Une démarche ancrée dans la nordicité
«Mon parcours artistique a évolué à travers plusieurs médiums (dessin, photographie et figuration) avant de tendre vers la peinture et l’abstraction», raconte-t-il.
Sa pratique actuelle explore l’identité à travers le prisme de la nordicité en lien avec le territoire québécois.
«Je cherche à abstraire la nature indigène de notre territoire pour la réintégrer dans un langage plus universel», explique-t-il.
La lumière y joue un rôle central, tout comme les cycles naturels.
«La lumière, ses variations et ses effets dans l’espace, notamment dans les moments de clair-obscur, d’aube ou de crépuscule, est un élément central de ma réflexion. Les saisons, les cycles naturels et leur impact sur notre perception du temps nourrissent également mon travail, tout comme le désir de m’adapter aux rythmes du monde et d’agir en harmonie avec lui», souligne l’artiste.

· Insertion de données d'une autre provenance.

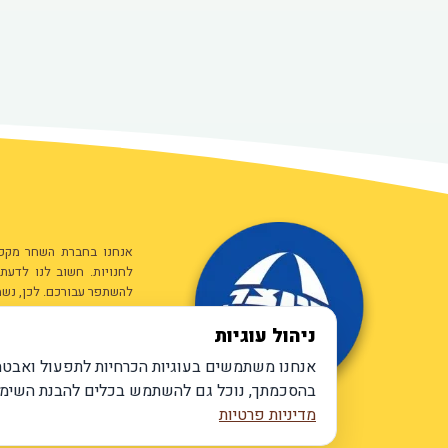
אנחנו בחברת השחר מקפיד
לחנויות. חשוב לנו לדעת
להשתפר עבורכם. לכן, נשמ
ניהול עוגיות
ניתן לפנות אלינו באמצעו
חלוצי התעשייה 41 מפרץ חיפה
אנחנו משתמשים בעוגיות הכרחיות לתפעול ואבטח
טלפון:
04-8726264
בהסכמתך, נוכל גם להשתמש בכלים להבנת השימוש באתר ולהציג תכני 
פקס: 04-8721287
מדיניות פרטיות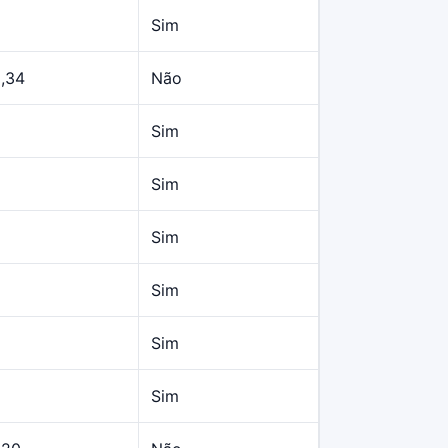
Sim
,34
Não
Sim
Sim
Sim
Sim
Sim
Sim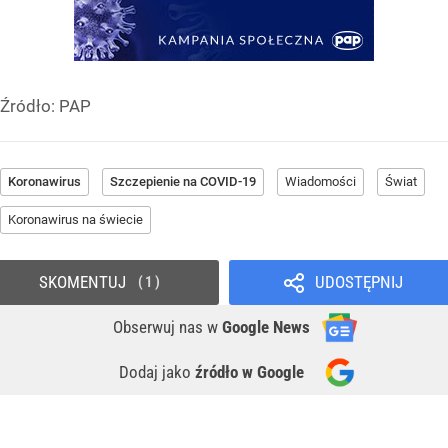
Źródło:
PAP
Koronawirus
Szczepienie na COVID-19
Wiadomości
Świat
Koronawirus na świecie
SKOMENTUJ
UDOSTĘPNIJ
1
Obserwuj nas
w
Google News
Dodaj jako
źródło w Google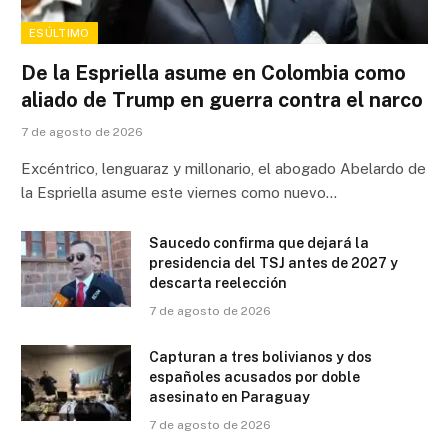
ESÚLTIMO
De la Espriella asume en Colombia como
aliado de Trump en guerra contra el narco
7 de agosto de 2026
Excéntrico, lenguaraz y millonario, el abogado Abelardo de
la Espriella asume este viernes como nuevo…
Saucedo confirma que dejará la
presidencia del TSJ antes de 2027 y
descarta reelección
7 de agosto de 2026
Capturan a tres bolivianos y dos
españoles acusados por doble
asesinato en Paraguay
7 de agosto de 2026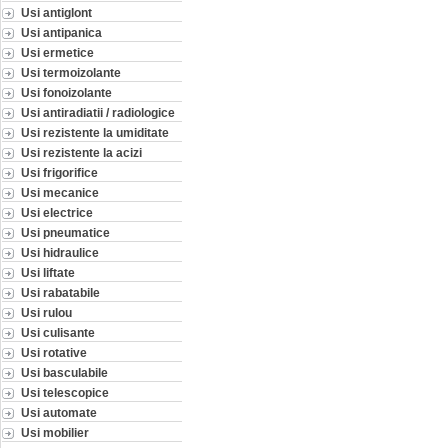
Usi antiglont
Usi antipanica
Usi ermetice
Usi termoizolante
Usi fonoizolante
Usi antiradiatii / radiologice
Usi rezistente la umiditate
Usi rezistente la acizi
Usi frigorifice
Usi mecanice
Usi electrice
Usi pneumatice
Usi hidraulice
Usi liftate
Usi rabatabile
Usi rulou
Usi culisante
Usi rotative
Usi basculabile
Usi telescopice
Usi automate
Usi mobilier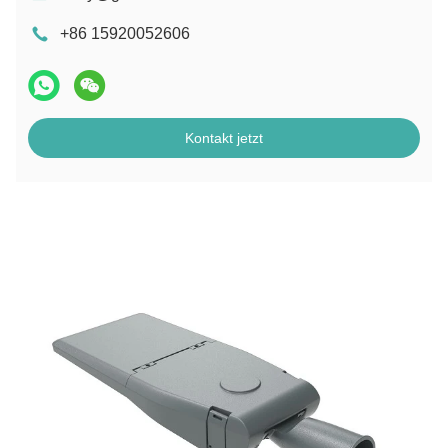
+86 15920052606
Kontakt jetzt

Diplômé du cégep Édouard-Montpetit en arts visuels et médiatiques, et de l’Université du Québec à Montréal, en design de l’environnement, Arnaud Gendron-Leroux a récemment participé à l’exposition collective Quatre mains, présentée à la Galerie Boa au printemps 2025, aux côtés du peintre Léonel Jules. Une exposition en duo avec ce dernier est d’ailleurs en préparation pour l’automne.
Avec Transhumance, il signe une première exposition solo cohérente et habitée, où l’art devient un espace de dialogue entre l’humain et son environnement.